Digamos que, estas pessoas teriam condição de comprar a R$5, talvez, R$ 10, mas não a R$30. No cenário em que há coibição de preços, esta teria a possibilidade de realizar compra. Mas note que é tão somente a “possibilidade.” Pois, o critério de seleção neste caso é a “ordem de chegada.”

Portanto, o controle de preços traz uma vantagem, ao menos inicial, para pessoas de baixa renda: permitir a mera possibilidade de uma maior igualdade de oportunidade para que uma pessoa de baixa renda pudesse chegar na frente dos demais, se ele conseguir ir à farmácia no horário em que o caminhão do álcool gel chega para entregar o seu produto.

 

Tendo em vista este fator renda, qual é o trade-off que estamos enfrentando?

Voltando novamente para o nosso exemplo: temos 100 pessoas que querem o álcool gel, sendo 20 pessoas de baixa renda que conseguem comprar a R$5, mas não a R$30. A R$5, só 5 de 100 conseguem comprar o produto (é o que tem disponível), e dada a proporção, a probabilidade é de que apenas 1 pessoa de baixa renda consiga comprar o álcool gel. No fim 95 ficaram sem o produto.

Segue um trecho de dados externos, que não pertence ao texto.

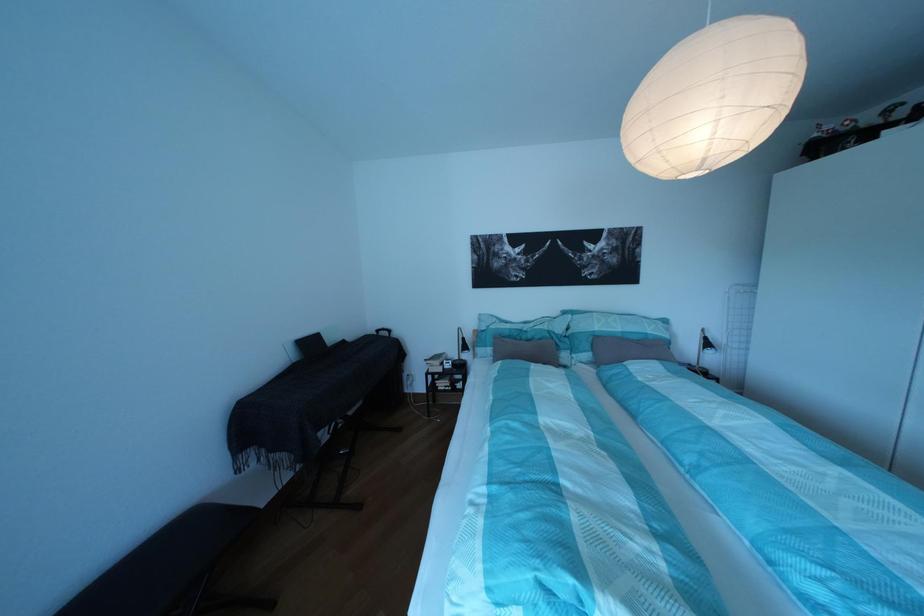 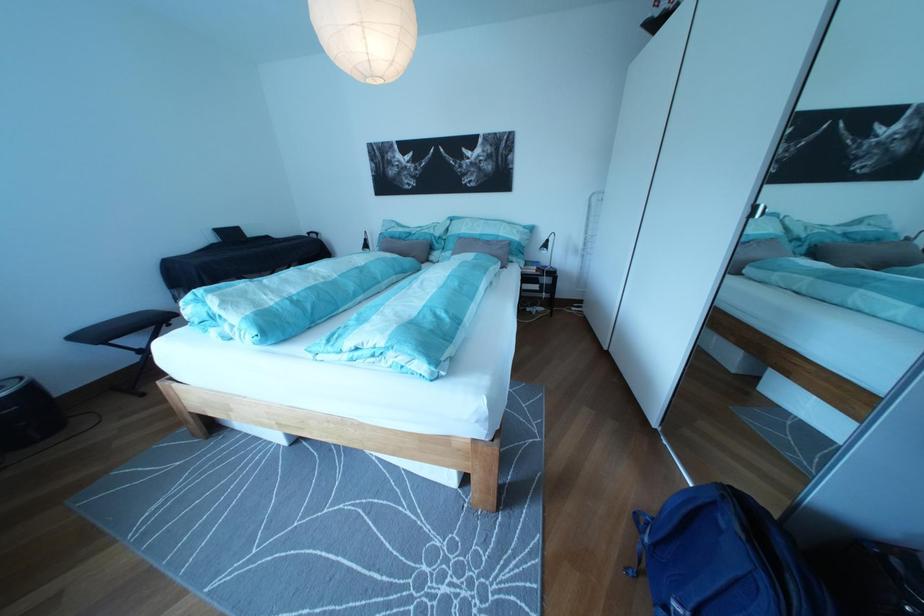 Question: What movement of the cameraman would produce the second image?

Choices:
 (A) Left
 (B) Right
 (C) Forward
 (D) Backward

Answer: (B) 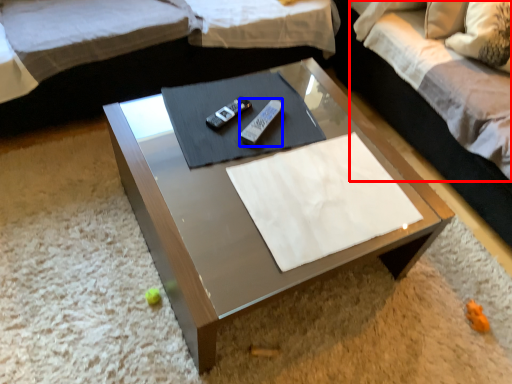 Question: Which object is closer to the camera taking this photo, bedding (highlighted by a red box) or remote (highlighted by a blue box)?

Choices:
 (A) bedding
 (B) remote

Answer: (A) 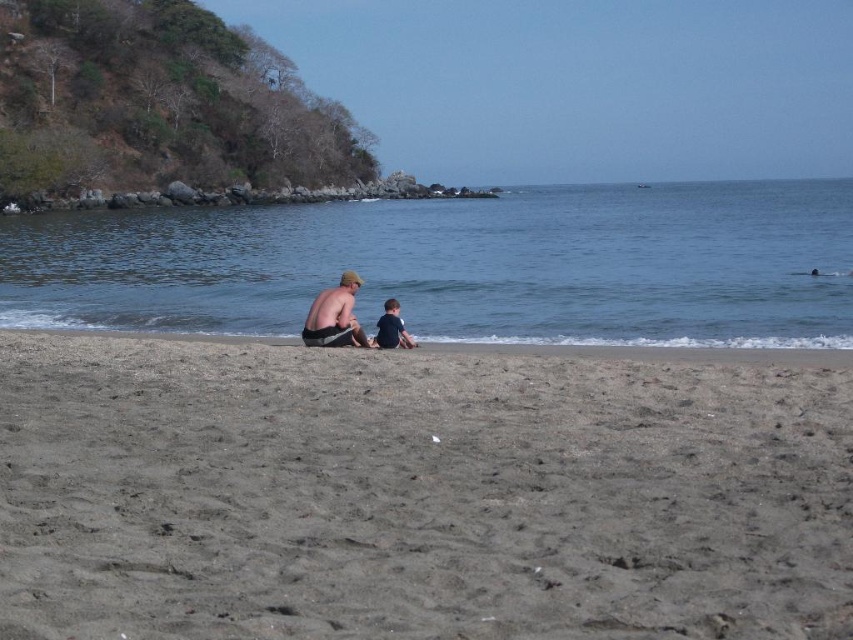 Is the position of matte black shorts at center more distant than that of dark blue shirt at center?

No, it is not.

Is the position of matte black shorts at center less distant than that of dark blue shirt at center?

That is True.

Where is `matte black shorts at center`? The height and width of the screenshot is (640, 853). matte black shorts at center is located at coordinates (334, 316).

Identify the location of matte black shorts at center. (334, 316).

In the scene shown: Does blue water at center have a lesser height compared to dark blue shirt at center?

No, blue water at center is not shorter than dark blue shirt at center.

Who is more forward, (210, 214) or (384, 333)?

Point (384, 333)

Find the location of a particular element. This screenshot has width=853, height=640. blue water at center is located at coordinates (461, 266).

Describe the element at coordinates (461, 266) in the screenshot. This screenshot has width=853, height=640. I see `blue water at center` at that location.

Is blue water at center positioned at the back of matte black shorts at center?

That is True.

Between point (524, 224) and point (335, 298), which one is positioned in front?

Point (335, 298)

You are a GUI agent. You are given a task and a screenshot of the screen. Output one action in this format:
    pyautogui.click(x=<x>, y=<y>)
    Task: Click on the blue water at center
    This screenshot has height=640, width=853.
    Given the screenshot: What is the action you would take?
    pyautogui.click(x=461, y=266) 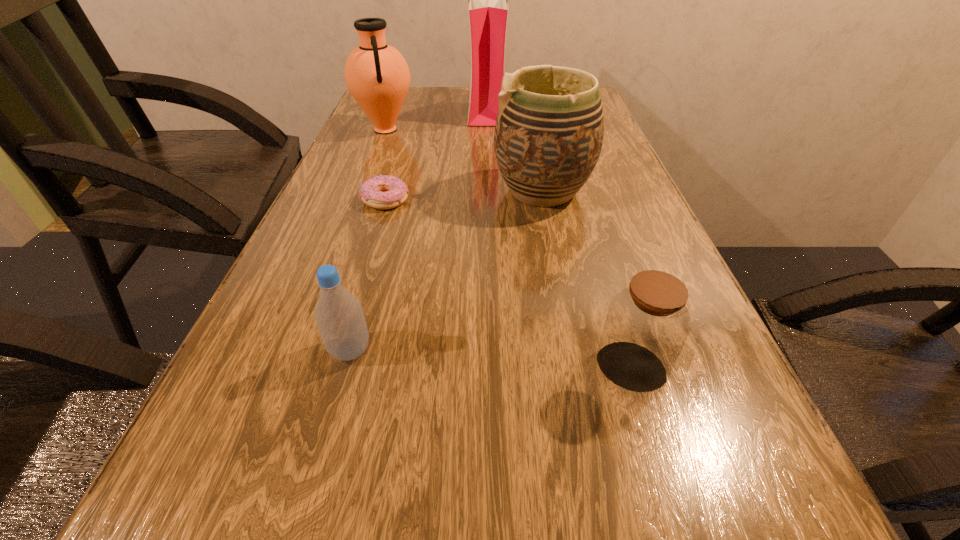 The width and height of the screenshot is (960, 540). I want to click on free spot between the pottery and the pitcher, so click(x=464, y=160).

Find the location of a particular element. The height and width of the screenshot is (540, 960). free space that is in between the pitcher and the tallest object is located at coordinates (436, 119).

Find the location of a particular element. The image size is (960, 540). free space between the tallest object and the bottle is located at coordinates (419, 230).

Point out which object is positioned as the nearest to the shortest object. Please provide its 2D coordinates. Your answer should be formatted as a tuple, i.e. [(x, y)], where the tuple contains the x and y coordinates of a point satisfying the conditions above.

[(549, 131)]

The height and width of the screenshot is (540, 960). Find the location of `object that is the closest one to the bottle`. object that is the closest one to the bottle is located at coordinates (647, 324).

Find the location of a particular element. This screenshot has height=540, width=960. vacant region that satisfies the following two spatial constraints: 1. on the front-facing side of the shopping bag; 2. on the back side of the pottery is located at coordinates (490, 191).

The width and height of the screenshot is (960, 540). Identify the location of vacant space that satisfies the following two spatial constraints: 1. on the front-facing side of the shopping bag; 2. on the left side of the jar. (494, 369).

Locate an element on the screen. Image resolution: width=960 pixels, height=540 pixels. vacant space that satisfies the following two spatial constraints: 1. on the front-facing side of the shopping bag; 2. on the back side of the pottery is located at coordinates (490, 191).

Find the location of a particular element. The height and width of the screenshot is (540, 960). free space that satisfies the following two spatial constraints: 1. on the front-facing side of the tallest object; 2. on the right side of the pottery is located at coordinates (490, 191).

Image resolution: width=960 pixels, height=540 pixels. I want to click on vacant point that satisfies the following two spatial constraints: 1. on the front side of the jar; 2. on the right side of the pitcher, so click(x=296, y=369). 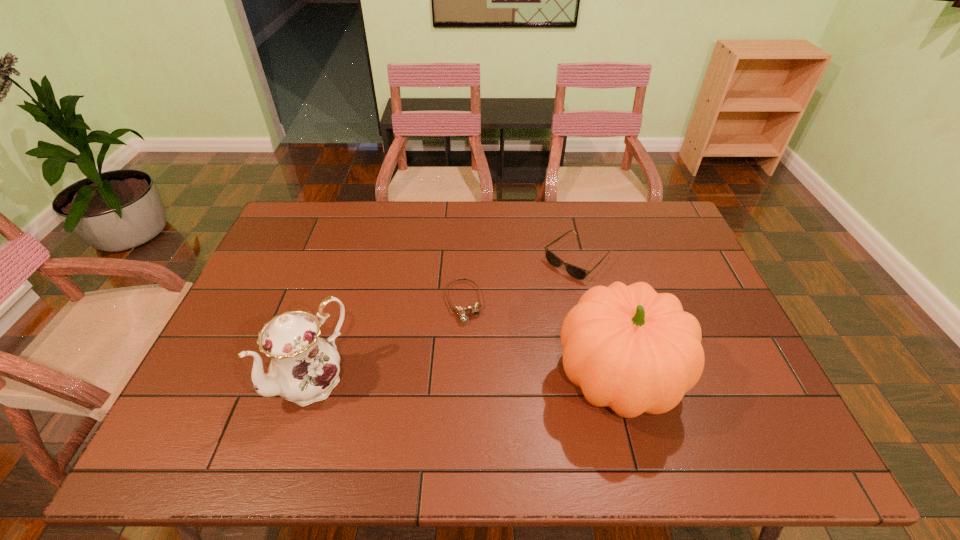 Identify the location of object that ranks as the closest to the chinaware. Image resolution: width=960 pixels, height=540 pixels. (474, 309).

A R$30 nenhuma das 20 pessoas de baixa renda conseguiriam comprar o produto. Mas neste cenário, dado o aumento da produção e racionalização da venda e uso, a elevação no preço possibilitou que as outras 80 pessoas tivessem acesso ao produto, ou seja, 60 a mais do que no exemplo anterior. Por fim, em cenário com preço maior, 20 pessoas ficaram sem o produto;  no caso, apenas 1 pessoa a mais de baixa renda foi prejudicada quando compara-se com o cenário anterior.

Os números que utilizei são fictícios, mas em qualquer cenário que se aplique a lógica acima, o aumento de produção e melhor racionalização faz com que mais pessoas tenham acesso ao produto.

Como dizemos no início desse artigo, mais do que nunca, permitir o acesso ao álcool gel ao máximo de pessoas possível, ou qualquer produto que seja essencial para combate a esta pandemia, é hoje questão de vida ou morte. No fim das contas, o trade-off entre é:

  • Coibir os preços e impedir que o álcool chegue para mais pessoas, contaminando assim mais pessoas e, por conseguinte, levando a mais mortes. Isso para que se garanta a mera possibilidade de que algumas pessoas de baixa renda cheguem na frente na fila para conseguir o produto; versus
  • Permitir o aumento dos preços para que o álcool chegue para mais pessoas necessitadas e assim salvar mais vidas, reconhecendo que alguns indivíduos de baixa renda não terão dinheiro para comprar num primeiro momento. Porém essas mesmas pessoas de baixa renda serão diretamente beneficiadas pela maior disponibilidade de álcool gel aos demais, seja pela redução do número de pessoas contaminadas, o que reduzirá também a sua probabilidade de se contaminar, seja por, caso se contaminem, aumentará a probabilidade de que encontrem leitos disponíveis para internação.

Sendo pragmáticos temos de reconhecer que, de fato, a coibição de preços provavelmente irá matar mais gente, inclusive as pessoas de baixa renda.